And anyway, because I have watched so many hours of such different content, the algorithm is always showing me new streams to check out. This week, a hitchhiking stream caught my attention.

So there is this guy, Trevor, who goes by the screenname Hitch, a Canadian who decided to hitchhike his way across Europe on his way to TwitchCon this weekend. Armed with a full backpack, streaming equipment, some cardboard signs, and a tent to sleep in, he stood at the side of many roads and hopped into the cars of absolute strangers to head down the road toward his destination. It took him 10 days. I watched the last 3, which ended in a riveting bike ride across Rotterdam in a race with his girlfriend (who was coming in from another direction, also live-streaming the experience with a different chat).

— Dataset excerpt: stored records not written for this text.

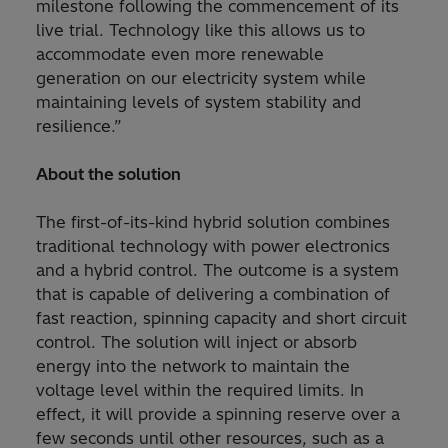
milestone following the commencement of its
live trial. Technology like this allows us to
accommodate even more renewable
generation on our electricity system while
maintaining levels of system stability and
resilience.”
About the solution
The first-of-its-kind hybrid solution combines
traditional technology with power electronics
and a hybrid control. The outcome is a system
that is capable of delivering a combination of
fast reaction, spinning capacity and short circuit
control. The solution will inject or absorb
energy into the network to maintain the
voltage level within the required limits. In
effect, it will provide a spinning reserve over a
few seconds until other resources, such as a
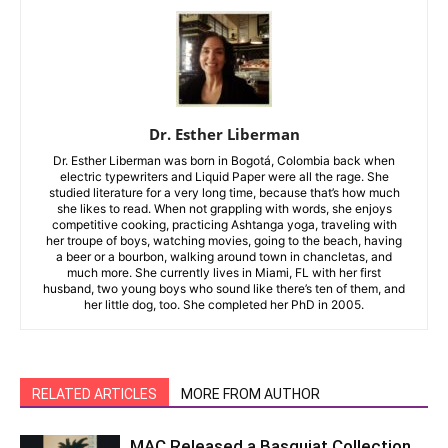
Dr. Esther Liberman
Dr. Esther Liberman was born in Bogotá, Colombia back when
electric typewriters and Liquid Paper were all the rage. She
studied literature for a very long time, because that’s how much
she likes to read. When not grappling with words, she enjoys
competitive cooking, practicing Ashtanga yoga, traveling with
her troupe of boys, watching movies, going to the beach, having
a beer or a bourbon, walking around town in chancletas, and
much more. She currently lives in Miami, FL with her first
husband, two young boys who sound like there’s ten of them, and
her little dog, too. She completed her PhD in 2005.
RELATED ARTICLES
MORE FROM AUTHOR
MAC Released a Basquiat Collection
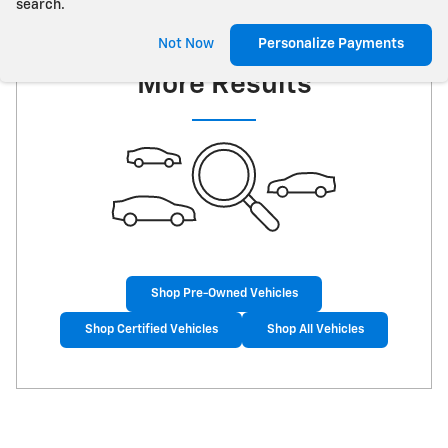
search.
Check Back Soon for
Not Now
Personalize Payments
More Results
Shop Pre-Owned Vehicles
Shop Certified Vehicles
Shop All Vehicles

These three days had everything:

  • An impromptu guitar concert at the side of the road. (the guy was pretty good!)
  • Hockey talk with Ovechkin mentioned!
  • Introduction to a random band that we all loved and followed on Spotify.
  • There was this minute when it was just him with his thumb out, a song from said was band playing through his phone speakers, and us in chat watching him and it was just… cinema, as the kids say.
  • Schnitzel fries with gravy that looked delicious (though the schnitzel might have been tough?). I guess this was in the equivalent of a turnpike travel plaza? But the fries looked golden hot and the gravy had real mushrooms. I’d try it!
  • Learning that you have to pay to pee in some bathrooms in Europe (?)… which means that Urinetown is real? (I mean, it’s kinda like that here, what with the “customers only bathroom” policy in many places…)
  • Learning that you can camp almost anywhere in Sweden, something I told my three Scouts here. Their eyes lit up. “We should go there!”
  • Reading an international chat talk about sports and politics and border crossings and judging cars. The shared worried. The universal love of hating Boston hockey.
  • Listening to Hitch talk about having to trust other people and being trusted during the journey. The feeling of connection with strangers and the freedom of movement being key for how he wants to live his life.
  • Seeing parts of Rotterdam by bike (“Their infrastructure for biking is AMAZING! Wow!”)

It was a journey. His journey that he made our journey. And I really do mean that–he was very generous about what he was doing, how he was feeling, why he was doing what he was doing. That openness mattered. This is a key thing I love about IRL streams, honestly. As much as chat loved (jokingly) declaring everything scripted and all people paid actors or NPCs (there were multiple moments when a person familiar with the stream showed up to offer a ride–which he didn’t take– or some help or a “hey, I know you!” which was funny!), what makes the IRL streams so fascinating and magical are the quiet moments of just doing, or a raw moment of speaking some truth, or organically reacting to what’s happening in the chat or in the moment. We say that in storytelling, it’s “life, but skip the boring parts,” but the boring parts make IRL streams what they are. 15 minutes of waiting for someone to pick up Hitch on the side of a rest stop off ramp was riveting and full of tension for me!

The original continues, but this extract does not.